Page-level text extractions
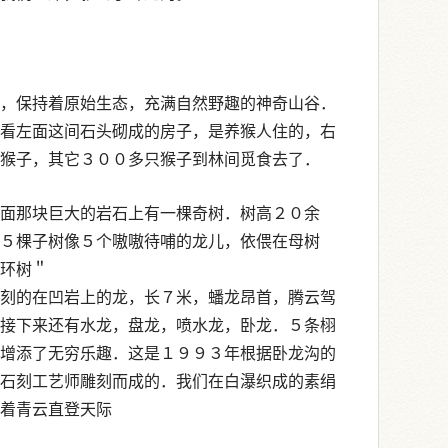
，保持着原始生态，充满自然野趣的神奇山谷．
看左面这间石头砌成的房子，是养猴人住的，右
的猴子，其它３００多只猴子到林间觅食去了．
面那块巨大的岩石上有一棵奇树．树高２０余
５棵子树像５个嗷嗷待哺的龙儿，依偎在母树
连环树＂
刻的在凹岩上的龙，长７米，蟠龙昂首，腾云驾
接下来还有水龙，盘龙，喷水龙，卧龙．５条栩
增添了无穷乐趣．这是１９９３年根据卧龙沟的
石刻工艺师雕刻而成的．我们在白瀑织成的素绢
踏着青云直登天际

--

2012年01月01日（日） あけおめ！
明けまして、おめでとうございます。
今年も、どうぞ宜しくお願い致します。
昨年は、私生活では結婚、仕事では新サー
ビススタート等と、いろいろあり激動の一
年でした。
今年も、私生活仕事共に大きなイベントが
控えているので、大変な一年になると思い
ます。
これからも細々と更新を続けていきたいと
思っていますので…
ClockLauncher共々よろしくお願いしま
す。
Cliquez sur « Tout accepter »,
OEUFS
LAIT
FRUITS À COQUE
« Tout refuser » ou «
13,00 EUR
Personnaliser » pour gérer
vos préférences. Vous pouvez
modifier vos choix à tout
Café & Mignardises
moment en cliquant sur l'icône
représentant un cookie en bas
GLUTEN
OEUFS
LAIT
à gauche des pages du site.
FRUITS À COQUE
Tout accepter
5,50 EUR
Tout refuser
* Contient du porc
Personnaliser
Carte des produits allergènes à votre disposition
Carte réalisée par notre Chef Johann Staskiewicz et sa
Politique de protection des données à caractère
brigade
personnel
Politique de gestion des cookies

▶ **Task description**: Go through the records and count the lines that include the string "Politique"; state that number alone.

▶ **Exercise result**: 2